High Court Of Madras

CIT vs. Marco Brandolin

Sections 17(2), 195

R. Jayasimha Babu & K. Gnanaprakasam, JJ.

Tax Case Nos. 1242 & 1243 of 1990

20th December, 2000

Counsel Appeared

Mrs. Chitra Venkataraman, for the Revenue : P.P.S. Janarthana Raja, for the Assessee

JUDGMENT

R. JAYASIMHA BABU, J.:

The assessee is an employee of an Italian company—Italviscose Eastern Trading S.P.A. Milan, which had entered into an agreement with South India Viscose Ltd. in connection with the expansion project of the latter company’s pulp plant. Under the terms of that agreement out of the sums paid by the Indian company to the Italian company, the employee of the Italian company was to receive the amounts specified in that agreement, the rate being 75,000 Italian Lira per day payable in an Italian bank. No payments were made by the Indian company to the assessee directly. The Indian company was only to provide the boarding and lodging facilities and allowance for his day- to-day expenses while in India.

The Indian company, as required by s. 195 of the IT Act at the time of making payments to the Italian company deducted tax thereon, and remitted the same to the Government. The ITO construed that the remittance as indicating the payment of tax-free salary to the assessee. On that basis, he grossed up the salary and demanded tax from the assessee on the amounts so grossed up. The CIT(A) set aside that order. The Tribunal having upheld the order of the CIT, the Revenue has brought this reference before us.
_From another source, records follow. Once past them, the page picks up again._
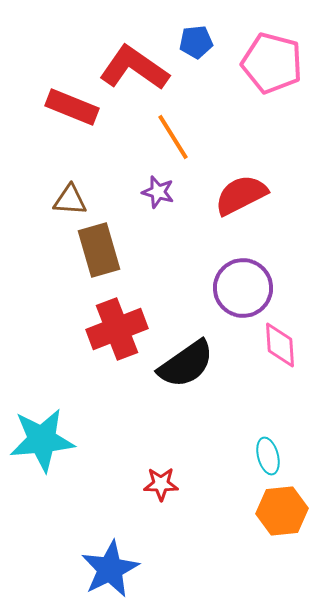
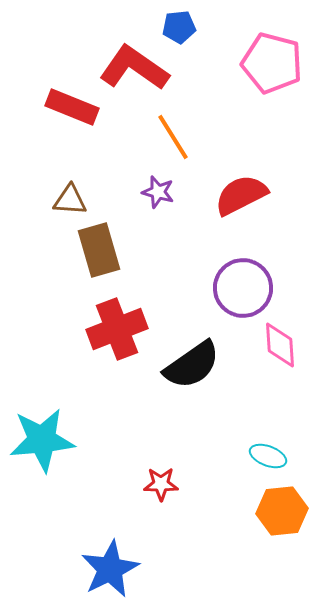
blue pentagon: moved 17 px left, 15 px up
black semicircle: moved 6 px right, 1 px down
cyan ellipse: rotated 54 degrees counterclockwise
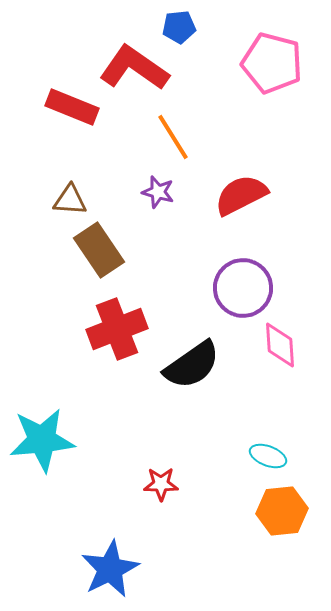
brown rectangle: rotated 18 degrees counterclockwise
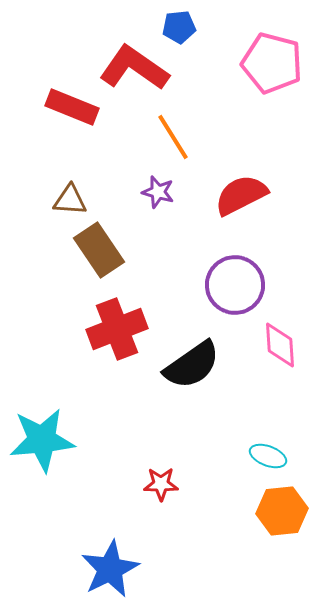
purple circle: moved 8 px left, 3 px up
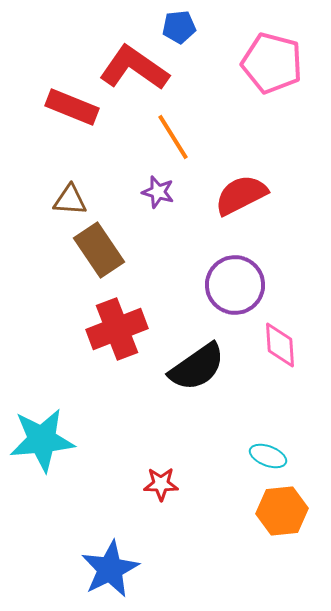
black semicircle: moved 5 px right, 2 px down
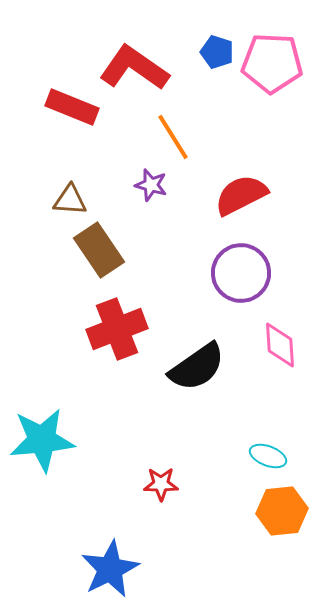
blue pentagon: moved 38 px right, 25 px down; rotated 24 degrees clockwise
pink pentagon: rotated 12 degrees counterclockwise
purple star: moved 7 px left, 7 px up
purple circle: moved 6 px right, 12 px up
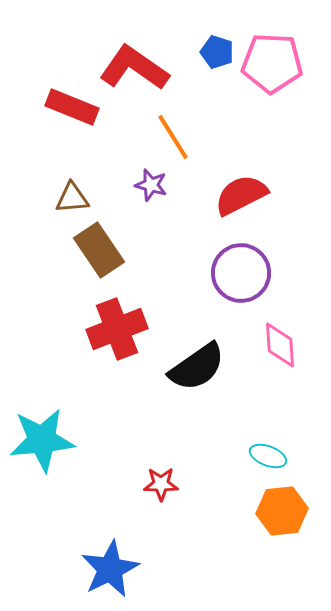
brown triangle: moved 2 px right, 2 px up; rotated 9 degrees counterclockwise
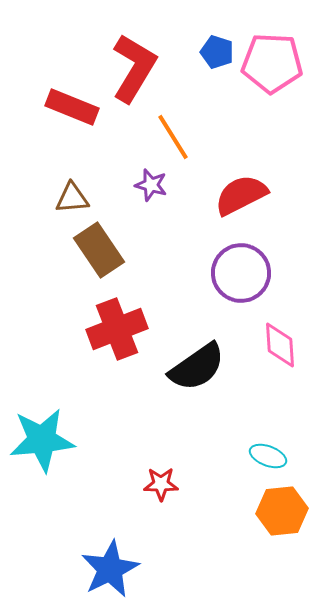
red L-shape: rotated 86 degrees clockwise
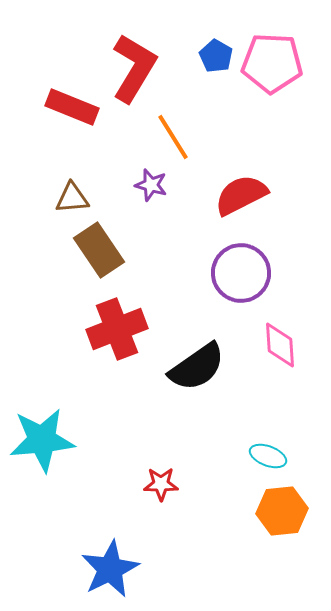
blue pentagon: moved 1 px left, 4 px down; rotated 12 degrees clockwise
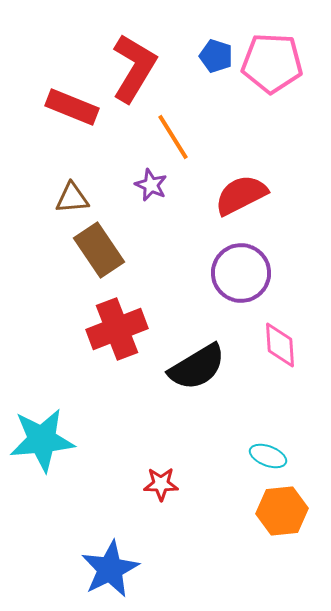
blue pentagon: rotated 12 degrees counterclockwise
purple star: rotated 8 degrees clockwise
black semicircle: rotated 4 degrees clockwise
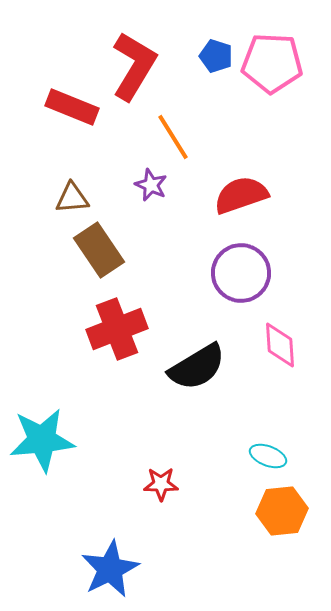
red L-shape: moved 2 px up
red semicircle: rotated 8 degrees clockwise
On the facts as found by the Tribunal, it is amply clear that the assessee was not an employee of the Indian company, and he had not been paid any salary by the Indian company. He was a technician, who had been sent by his Italian employer pursuant to an agreement between that employer and the Indian company with regard to the expansion of the pulp plant of the Indian company. The Indian company under the terms of that agreement was only required to pay the Italian company the amounts specified in the agreement. The payment of the technician’s salary was to be made by the Italian company in Italy. The Indian company was required to, and did comply with s. 195 of the IT Act by deducting the tax at source on all the amounts paid by it to the Italian company. These facts did not in the least warrant the view taken by the ITO that the Indian company had paid a tax-free salary by having remitted to tax-free salary to the technician sent by the Italian company. The view taken by the ITO was perverse, and was rightly reversed in appeal by the CIT, and that reversal again rightly upheld by the Tribunal.

We see no merit whatsoever in this reference. The question referred to us, as to whether the Tribunal was right in law in holding that there could be no grossing up of income on tax basis, and that the ITO erred in law in treating the tax paid by the company as perquisites taxable in the hands of the assessee, against the Revenue, and in favour of the assessee. The Revenue shall pay costs in the sum of Rs. 2,000.